Beginning with the first line of the data below, set down each line exactly through the line that contains "grande parte do".

▶ TASK DATA
##############################

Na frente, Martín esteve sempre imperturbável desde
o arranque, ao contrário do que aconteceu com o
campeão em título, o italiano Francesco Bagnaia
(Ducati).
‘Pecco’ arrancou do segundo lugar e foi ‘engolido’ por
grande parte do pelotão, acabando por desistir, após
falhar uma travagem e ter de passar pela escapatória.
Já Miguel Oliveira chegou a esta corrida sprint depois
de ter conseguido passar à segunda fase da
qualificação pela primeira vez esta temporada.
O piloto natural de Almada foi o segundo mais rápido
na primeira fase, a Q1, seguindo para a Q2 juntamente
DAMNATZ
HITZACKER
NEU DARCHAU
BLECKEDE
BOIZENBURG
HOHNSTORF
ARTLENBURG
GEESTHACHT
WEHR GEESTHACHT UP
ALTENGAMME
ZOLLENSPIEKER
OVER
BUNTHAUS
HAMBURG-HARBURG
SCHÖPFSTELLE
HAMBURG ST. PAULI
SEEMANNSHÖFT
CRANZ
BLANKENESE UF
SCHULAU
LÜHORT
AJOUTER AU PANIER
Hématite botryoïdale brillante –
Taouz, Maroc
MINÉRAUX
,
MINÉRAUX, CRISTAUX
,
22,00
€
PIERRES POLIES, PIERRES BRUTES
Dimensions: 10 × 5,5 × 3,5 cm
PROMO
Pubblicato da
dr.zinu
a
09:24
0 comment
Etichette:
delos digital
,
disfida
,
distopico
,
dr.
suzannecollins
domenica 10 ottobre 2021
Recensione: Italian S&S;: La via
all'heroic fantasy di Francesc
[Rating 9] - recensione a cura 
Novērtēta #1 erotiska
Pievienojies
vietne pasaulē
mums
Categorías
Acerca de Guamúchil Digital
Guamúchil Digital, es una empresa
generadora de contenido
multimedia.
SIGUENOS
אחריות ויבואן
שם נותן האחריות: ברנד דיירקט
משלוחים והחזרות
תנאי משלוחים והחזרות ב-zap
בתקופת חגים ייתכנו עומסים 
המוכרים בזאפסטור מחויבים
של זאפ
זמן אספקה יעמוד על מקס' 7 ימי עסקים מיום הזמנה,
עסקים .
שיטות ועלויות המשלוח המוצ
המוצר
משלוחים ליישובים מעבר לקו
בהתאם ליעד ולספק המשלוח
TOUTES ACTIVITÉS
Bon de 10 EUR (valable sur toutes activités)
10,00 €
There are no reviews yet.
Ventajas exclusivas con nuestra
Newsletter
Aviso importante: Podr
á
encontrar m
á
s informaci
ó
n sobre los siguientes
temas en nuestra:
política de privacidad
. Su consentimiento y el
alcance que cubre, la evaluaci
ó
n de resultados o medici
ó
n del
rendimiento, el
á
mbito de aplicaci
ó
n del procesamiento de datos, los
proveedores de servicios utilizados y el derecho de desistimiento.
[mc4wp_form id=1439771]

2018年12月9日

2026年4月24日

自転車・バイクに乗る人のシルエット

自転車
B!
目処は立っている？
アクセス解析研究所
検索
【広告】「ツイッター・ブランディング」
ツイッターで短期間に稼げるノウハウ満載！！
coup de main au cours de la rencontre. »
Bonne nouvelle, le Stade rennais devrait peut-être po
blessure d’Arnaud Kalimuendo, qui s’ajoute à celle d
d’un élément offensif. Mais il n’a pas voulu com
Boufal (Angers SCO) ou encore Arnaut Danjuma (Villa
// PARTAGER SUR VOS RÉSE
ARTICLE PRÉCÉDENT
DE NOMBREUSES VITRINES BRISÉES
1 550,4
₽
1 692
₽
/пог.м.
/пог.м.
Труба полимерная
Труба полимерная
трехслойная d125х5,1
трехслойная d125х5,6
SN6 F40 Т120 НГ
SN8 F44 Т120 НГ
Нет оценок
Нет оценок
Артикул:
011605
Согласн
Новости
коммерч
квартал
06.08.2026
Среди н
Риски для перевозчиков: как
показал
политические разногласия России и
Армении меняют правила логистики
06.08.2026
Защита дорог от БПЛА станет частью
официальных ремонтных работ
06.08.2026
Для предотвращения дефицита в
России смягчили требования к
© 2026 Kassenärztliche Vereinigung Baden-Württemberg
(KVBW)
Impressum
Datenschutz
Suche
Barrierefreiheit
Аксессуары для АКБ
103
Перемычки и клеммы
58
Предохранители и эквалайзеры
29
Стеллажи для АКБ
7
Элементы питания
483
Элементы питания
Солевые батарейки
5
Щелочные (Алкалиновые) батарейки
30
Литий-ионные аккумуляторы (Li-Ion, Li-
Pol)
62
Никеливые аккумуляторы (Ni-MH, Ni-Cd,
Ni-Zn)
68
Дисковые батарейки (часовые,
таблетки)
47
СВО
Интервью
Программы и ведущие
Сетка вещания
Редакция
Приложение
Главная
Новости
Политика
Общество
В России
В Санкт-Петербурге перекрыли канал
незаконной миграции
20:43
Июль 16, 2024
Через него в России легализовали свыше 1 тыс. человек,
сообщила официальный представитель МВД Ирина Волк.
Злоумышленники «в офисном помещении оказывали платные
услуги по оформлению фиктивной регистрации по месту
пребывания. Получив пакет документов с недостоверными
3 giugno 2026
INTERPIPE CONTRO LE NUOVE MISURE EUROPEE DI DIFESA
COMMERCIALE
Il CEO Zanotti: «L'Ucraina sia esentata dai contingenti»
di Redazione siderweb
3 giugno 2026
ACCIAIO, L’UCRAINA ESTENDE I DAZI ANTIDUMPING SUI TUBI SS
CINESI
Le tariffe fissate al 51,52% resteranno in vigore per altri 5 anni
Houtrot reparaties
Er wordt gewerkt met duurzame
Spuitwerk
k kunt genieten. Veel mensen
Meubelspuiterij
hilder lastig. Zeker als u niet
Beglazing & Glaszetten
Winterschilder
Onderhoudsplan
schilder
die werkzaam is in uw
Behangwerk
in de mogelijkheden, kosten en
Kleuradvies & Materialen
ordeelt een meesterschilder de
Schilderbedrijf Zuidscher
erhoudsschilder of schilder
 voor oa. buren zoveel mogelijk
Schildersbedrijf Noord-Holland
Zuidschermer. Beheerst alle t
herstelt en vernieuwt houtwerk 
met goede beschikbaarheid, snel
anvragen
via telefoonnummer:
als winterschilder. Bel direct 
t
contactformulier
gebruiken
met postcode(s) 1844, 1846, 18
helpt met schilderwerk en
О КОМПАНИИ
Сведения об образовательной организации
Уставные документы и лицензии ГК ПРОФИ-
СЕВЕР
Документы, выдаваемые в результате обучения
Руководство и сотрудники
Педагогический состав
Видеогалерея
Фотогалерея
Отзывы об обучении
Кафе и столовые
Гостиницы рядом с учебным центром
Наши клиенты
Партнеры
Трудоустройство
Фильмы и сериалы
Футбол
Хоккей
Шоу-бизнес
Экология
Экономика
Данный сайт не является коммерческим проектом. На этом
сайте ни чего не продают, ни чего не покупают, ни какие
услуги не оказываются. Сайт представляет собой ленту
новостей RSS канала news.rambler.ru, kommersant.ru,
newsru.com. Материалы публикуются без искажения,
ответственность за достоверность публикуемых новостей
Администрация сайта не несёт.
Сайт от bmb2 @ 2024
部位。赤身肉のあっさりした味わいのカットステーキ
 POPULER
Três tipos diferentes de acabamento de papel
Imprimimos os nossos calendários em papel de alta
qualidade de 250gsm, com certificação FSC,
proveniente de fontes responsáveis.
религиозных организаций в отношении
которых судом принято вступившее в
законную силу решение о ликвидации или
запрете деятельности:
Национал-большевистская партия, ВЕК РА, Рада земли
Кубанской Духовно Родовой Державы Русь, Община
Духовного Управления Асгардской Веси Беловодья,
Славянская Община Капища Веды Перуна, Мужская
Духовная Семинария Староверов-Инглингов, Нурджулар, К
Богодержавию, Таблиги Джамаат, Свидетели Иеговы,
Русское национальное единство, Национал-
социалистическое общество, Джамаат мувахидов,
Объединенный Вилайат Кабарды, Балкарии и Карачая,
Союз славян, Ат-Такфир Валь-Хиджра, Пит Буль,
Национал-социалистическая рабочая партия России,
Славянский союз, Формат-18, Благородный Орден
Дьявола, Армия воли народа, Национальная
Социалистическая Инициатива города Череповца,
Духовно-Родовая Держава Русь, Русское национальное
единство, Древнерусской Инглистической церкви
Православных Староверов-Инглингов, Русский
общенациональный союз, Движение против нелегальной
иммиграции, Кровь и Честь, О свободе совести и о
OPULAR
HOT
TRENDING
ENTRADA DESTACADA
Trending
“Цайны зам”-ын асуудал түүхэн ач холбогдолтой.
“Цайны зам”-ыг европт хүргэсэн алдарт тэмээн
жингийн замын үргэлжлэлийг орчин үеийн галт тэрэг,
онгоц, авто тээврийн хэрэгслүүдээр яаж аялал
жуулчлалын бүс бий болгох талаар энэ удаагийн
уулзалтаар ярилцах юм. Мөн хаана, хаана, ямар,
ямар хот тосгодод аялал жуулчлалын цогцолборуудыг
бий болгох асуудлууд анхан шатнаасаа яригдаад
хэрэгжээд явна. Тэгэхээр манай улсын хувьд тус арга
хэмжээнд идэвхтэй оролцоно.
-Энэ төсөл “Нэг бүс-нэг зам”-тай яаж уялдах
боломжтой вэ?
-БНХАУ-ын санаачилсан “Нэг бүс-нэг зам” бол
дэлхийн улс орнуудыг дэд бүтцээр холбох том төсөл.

##############################

▶ RESULT OF THIS TASK
Na frente, Martín esteve sempre imperturbável desde
o arranque, ao contrário do que aconteceu com o
campeão em título, o italiano Francesco Bagnaia
(Ducati).
‘Pecco’ arrancou do segundo lugar e foi ‘engolido’ por
grande parte do pelotão, acabando por desistir, após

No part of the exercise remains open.